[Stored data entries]
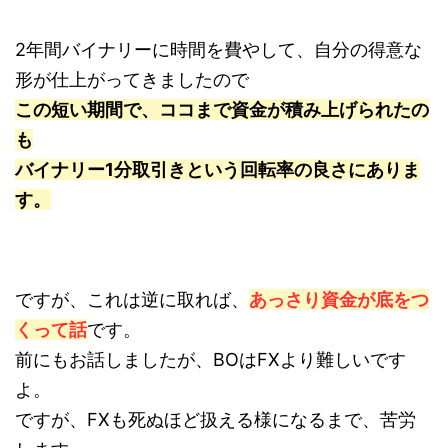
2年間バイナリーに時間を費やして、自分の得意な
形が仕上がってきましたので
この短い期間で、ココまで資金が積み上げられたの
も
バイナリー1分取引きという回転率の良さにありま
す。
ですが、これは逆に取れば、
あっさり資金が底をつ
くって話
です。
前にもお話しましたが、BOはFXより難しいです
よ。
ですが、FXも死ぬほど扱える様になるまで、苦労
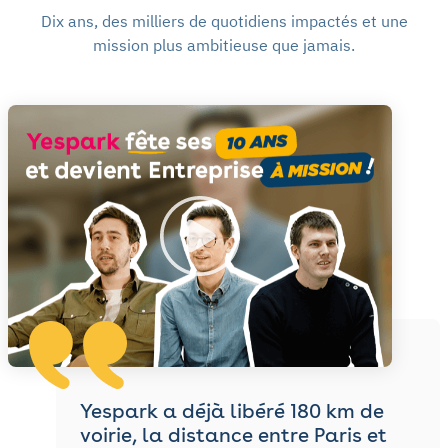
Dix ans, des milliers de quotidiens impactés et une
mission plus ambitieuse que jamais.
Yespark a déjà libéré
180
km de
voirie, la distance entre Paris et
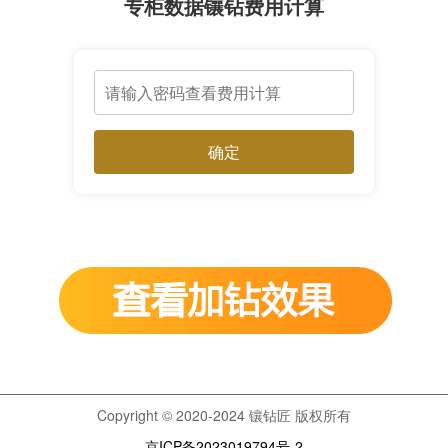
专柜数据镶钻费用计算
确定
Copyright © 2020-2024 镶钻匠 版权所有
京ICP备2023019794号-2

--

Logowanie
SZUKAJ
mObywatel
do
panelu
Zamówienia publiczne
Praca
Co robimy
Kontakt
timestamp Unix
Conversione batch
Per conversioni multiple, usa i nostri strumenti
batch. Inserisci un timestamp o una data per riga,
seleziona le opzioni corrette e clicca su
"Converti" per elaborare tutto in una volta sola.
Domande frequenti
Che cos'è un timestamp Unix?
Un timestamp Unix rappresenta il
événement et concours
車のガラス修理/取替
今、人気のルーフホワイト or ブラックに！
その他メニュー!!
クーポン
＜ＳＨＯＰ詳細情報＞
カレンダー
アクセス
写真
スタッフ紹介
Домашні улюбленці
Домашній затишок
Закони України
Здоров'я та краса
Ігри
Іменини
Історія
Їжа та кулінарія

--

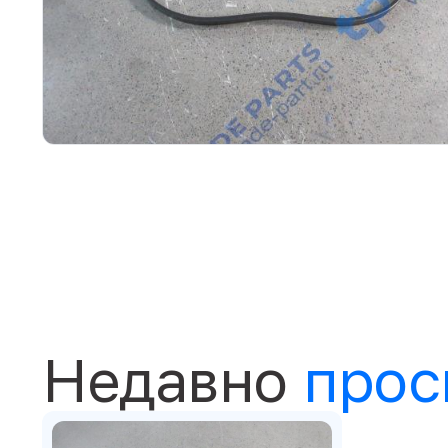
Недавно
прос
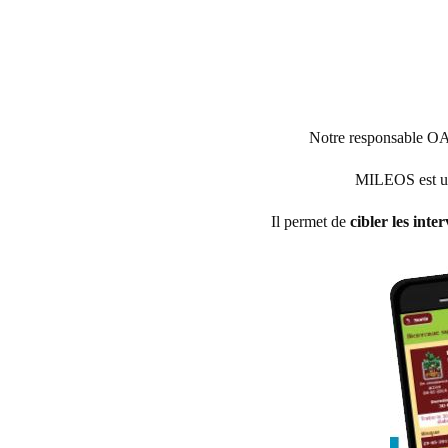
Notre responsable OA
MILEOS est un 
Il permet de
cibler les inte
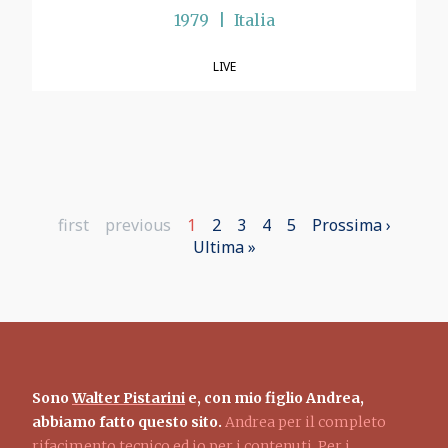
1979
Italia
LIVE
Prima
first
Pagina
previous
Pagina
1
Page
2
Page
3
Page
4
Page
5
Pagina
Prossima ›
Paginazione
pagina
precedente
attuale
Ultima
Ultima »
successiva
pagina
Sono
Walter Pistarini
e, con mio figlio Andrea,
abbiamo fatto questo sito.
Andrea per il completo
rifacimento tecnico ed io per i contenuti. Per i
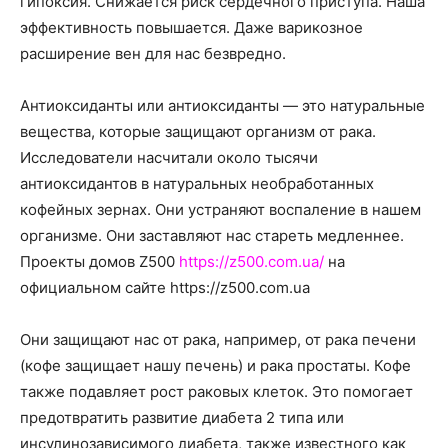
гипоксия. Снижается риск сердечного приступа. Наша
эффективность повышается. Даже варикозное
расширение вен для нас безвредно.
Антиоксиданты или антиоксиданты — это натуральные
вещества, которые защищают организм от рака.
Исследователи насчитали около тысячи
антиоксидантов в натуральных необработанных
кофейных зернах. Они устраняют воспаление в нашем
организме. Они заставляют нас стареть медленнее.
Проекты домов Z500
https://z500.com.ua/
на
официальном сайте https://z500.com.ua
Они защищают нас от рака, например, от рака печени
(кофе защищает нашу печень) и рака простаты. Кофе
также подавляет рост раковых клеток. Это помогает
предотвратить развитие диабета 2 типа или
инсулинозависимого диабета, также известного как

- Work request: Using the data above, return the lines from the one holding "2年間バイナリーに時間を費やして、自分の得意な" through the one holding "京ICP备2023019794号-2" exactly, but not the pictures.

- Task output:
2年間バイナリーに時間を費やして、自分の得意な
形が仕上がってきましたので
この短い期間で、ココまで資金が積み上げられたの
も
バイナリー1分取引きという回転率の良さにありま
す。
ですが、これは逆に取れば、
あっさり資金が底をつ
くって話
です。
前にもお話しましたが、BOはFXより難しいです
よ。
ですが、FXも死ぬほど扱える様になるまで、苦労
Dix ans, des milliers de quotidiens impactés et une
mission plus ambitieuse que jamais.
Yespark a déjà libéré
180
km de
voirie, la distance entre Paris et
专柜数据镶钻费用计算
确定
Copyright © 2020-2024 镶钻匠 版权所有
京ICP备2023019794号-2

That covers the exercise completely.